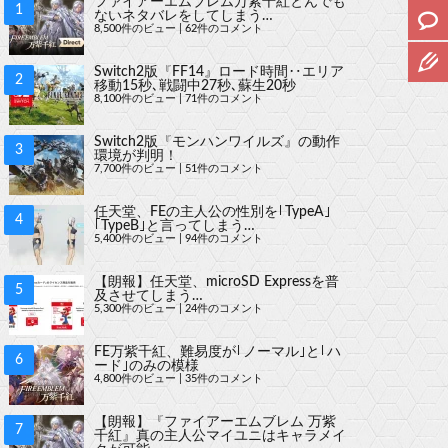
ファイアーエムブレム万紫千紅とんでも
ないネタバレをしてしまう…
8,500件のビュー
|
62件のコメント
Switch2版『FF14』ロード時間‥エリア
移動15秒､戦闘中27秒､蘇生20秒
8,100件のビュー
|
71件のコメント
Switch2版『モンハンワイルズ』の動作
環境が判明！
7,700件のビュー
|
51件のコメント
任天堂、FEの主人公の性別を｢TypeA｣
｢TypeB｣と言ってしまう…
5,400件のビュー
|
94件のコメント
【朗報】任天堂、microSD Expressを普
及させてしまう…
5,300件のビュー
|
24件のコメント
FE万紫千紅、難易度が｢ノーマル｣と｢ハ
ード｣のみの模様
4,800件のビュー
|
35件のコメント
【朗報】『ファイアーエムブレム 万紫
千紅』真の主人公マイユニはキャラメイ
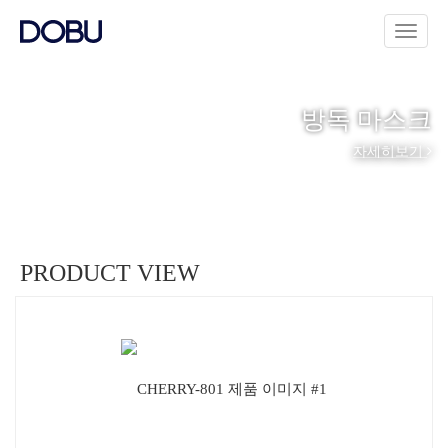
방독 마스크
자세히보기
PRODUCT VIEW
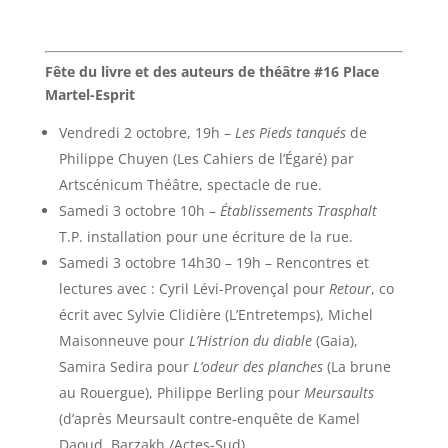
Fête du livre et des auteurs de théâtre #16 Place
Martel-Esprit
Vendredi 2 octobre, 19h –
Les Pieds tanqués
de
Philippe Chuyen (Les Cahiers de l’Égaré) par
Artscénicum Théâtre, spectacle de rue.
Samedi 3 octobre 10h –
Établissements Trasphalt
T.P. installation pour une écriture de la rue.
Samedi 3 octobre 14h30 – 19h – Rencontres et
lectures avec : Cyril Lévi-Provençal pour
Retour
, co
écrit avec Sylvie Clidière (L’Entretemps), Michel
Maisonneuve pour
L’Histrion du diable
(Gaia),
Samira Sedira pour
L’odeur des planches
(La brune
au Rouergue), Philippe Berling pour
Meursaults
(d’après Meursault contre-enquête de Kamel
Daoud, Barzakh /Actes-Sud).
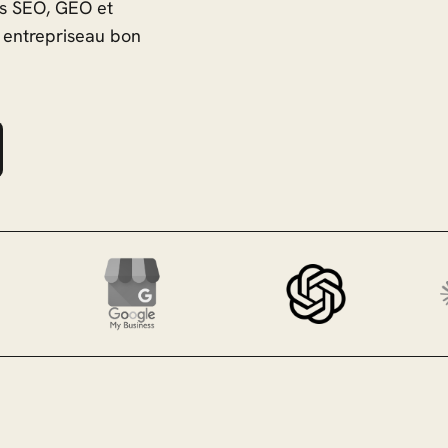
ns SEO, GEO et
e entrepriseau bon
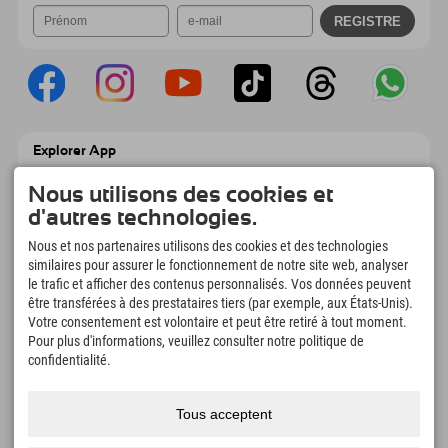
Explorer App
Téléchargez vos #ExplorerMoments, Mon
Nous utilisons des cookies et
Explorer à emporter avec aperçu de vos
réservations, liste de choses à faire, aperçu
d'autres technologies.
des restaurants et bien plus encore.
Téléchargez-le maintenant !
Nous et nos partenaires utilisons des cookies et des technologies
similaires pour assurer le fonctionnement de notre site web, analyser
le trafic et afficher des contenus personnalisés. Vos données peuvent
L'heure des moments d'exploration
être transférées à des prestataires tiers (par exemple, aux États-Unis).
Votre consentement est volontaire et peut être retiré à tout moment.
166
4.634
km
Pour plus d'informations, veuillez consulter notre politique de
Lacs de montagne et
Pistes de ski et de
piscines d'aventure
snowboard
confidentialité.
8.991
km
97
%
Sentiers de randonnée et
Nos clients nous
Tous acceptent
d'alpinisme
recommandent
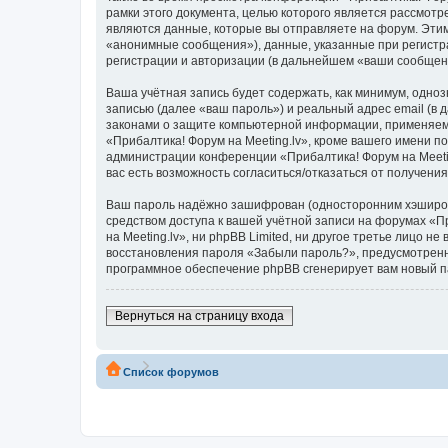
рамки этого документа, целью которого является рассмо
являются данные, которые вы отправляете на форум. Эти
«анонимные сообщения»), данные, указанные при регистра
регистрации и авторизации (в дальнейшем «ваши сообщен
Ваша учётная запись будет содержать, как минимум, одн
записью (далее «ваш пароль») и реальный адрес email (в
законами о защите компьютерной информации, применяем
«Прибалтика! Форум на Meeting.lv», кроме вашего имени по
администрации конференции «Прибалтика! Форум на Meeting
вас есть возможность согласиться/отказаться от получен
Ваш пароль надёжно зашифрован (односторонним хэширован
средством доступа к вашей учётной записи на форумах «Пр
на Meeting.lv», ни phpBB Limited, ни другое третье лицо 
восстановления пароля «Забыли пароль?», предусмотренн
программное обеспечение phpBB сгенерирует вам новый п
Вернуться на страницу входа
Список форумов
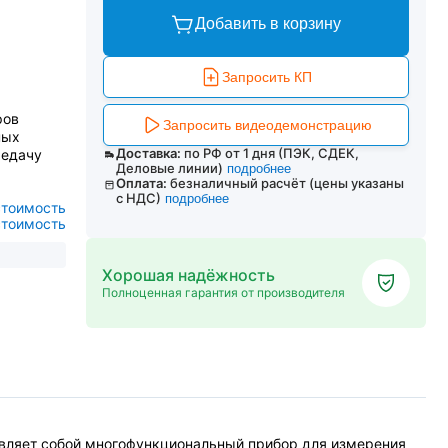
Добавить в корзину
Запросить КП
ров
Запросить видеодемонстрацию
ных
Доставка:
по РФ от 1 дня (ПЭК, СДЕК,
редачу
Деловые линии)
подробнее
Оплата:
безналичный расчёт (цены указаны
с НДС)
подробнее
стоимость
стоимость
Хорошая надёжность
Полноценная гарантия от производителя
авляет собой многофункциональный прибор для измерения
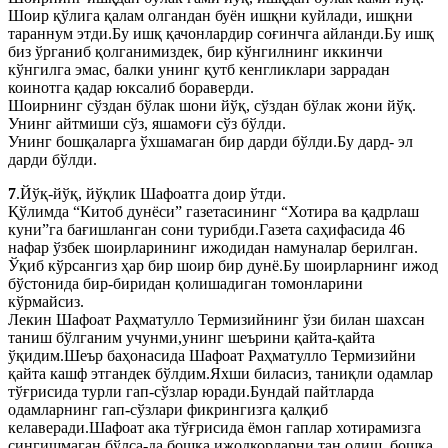
Шоир қўлига қалам олгандан буён ишқни куйлади, ишқни
тараннум этди.Бу ишқ қачонлардир соғинчга айланди.Бу ишқ
биз ўрганиб қолганимиздек, бир кўнгилнинг иккинчи
кўнгилга эмас, балки унинг қутб кенгликлари заррадан
коинотга қадар юксалиб бораверди.
Шоирнинг сўздан бўлак шони йўқ, сўздан бўлак жони йўқ.
Унинг айтмиши сўз, яшамоғи сўз бўлди.
Унинг бошқаларга ўхшамаган бир дарди бўлди.Бу дард- эл
дарди бўлди.
7
.Йўқ-йўқ, йўқлик Шафоатга доир ўтди.
Қўлимда “Китоб дунёси” газетасининг “Хотира ва қадрлаш
куни”га бағишланган сони турибди.Газета саҳифасида 46
нафар ўзбек шоирларининг ижодидан намуналар берилган.
Ўқиб кўрсангиз ҳар бир шоир бир дунё.Бу шоирларнинг ижод
бўстонида бир-биридан қолишадиган томонларини
кўрмайсиз.
Лекин Шафоат Раҳматулло Термизийнинг ўзи билан шахсан
таниш бўлганим учунми,унинг шеърини қайта-қайта
ўқидим.Шеър баҳонасида Шафоат Раҳматулло Термизийни
қайта кашф этгандек бўлдим.Яхши биласиз, таниқли одамлар
тўғрисида турли гап-сўзлар юради.Бундай пайтларда
одамларнинг гап-сўзлари фикрингизга қалқиб
келаверади.Шафоат ака тўғрисида ёмон гаплар хотирамизга
сингишмаган бўлса-да,бошқа ижодкорларни тан олиш, бошқа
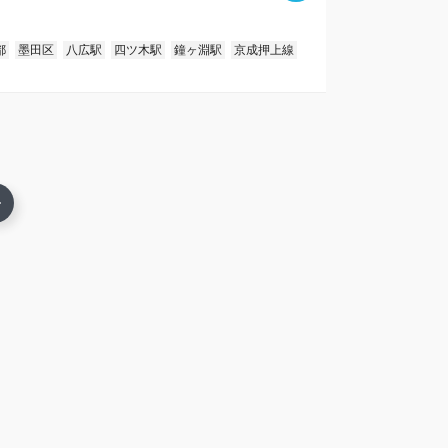
都
墨田区
八広駅
四ツ木駅
鐘ヶ淵駅
京成押上線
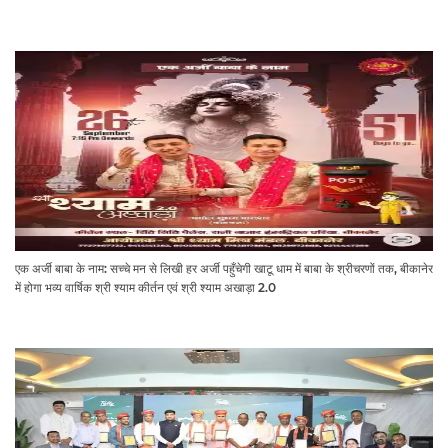
एक अर्जी बाबा के नाम: सच्चे मन से लिखी हर अर्जी पहुँचेगी खाटू धाम में बाबा के श्रीचरणों तक, बीकानेर
में होगा भव्य वार्षिक श्री श्याम कीर्तन एवं श्री श्याम अखाड़ा 2.0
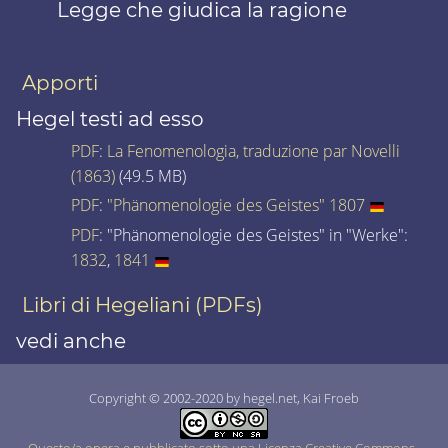
Legge che giudica la ragione
Apporti
Hegel testi ad esso
PDF
:
La Fenomenologia, traduzione par Novelli
(1863)
(49.5 MB)
PDF
:
"Phänomenologie des Geistes" 1807
PDF
: "Phänomenologie des Geistes" in "Werke":
1832
,
1841
Libri di Hegeliani (PDFs)
vedi anche
Copyright © 2002-2020 by hegel.net, Kai Froeb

___

WHAT YOU WILL DO: Counting only lines that hold the word "Запросить", state how many there are in the data. Write the number alone.

ANSWER FOR THE TASK: 2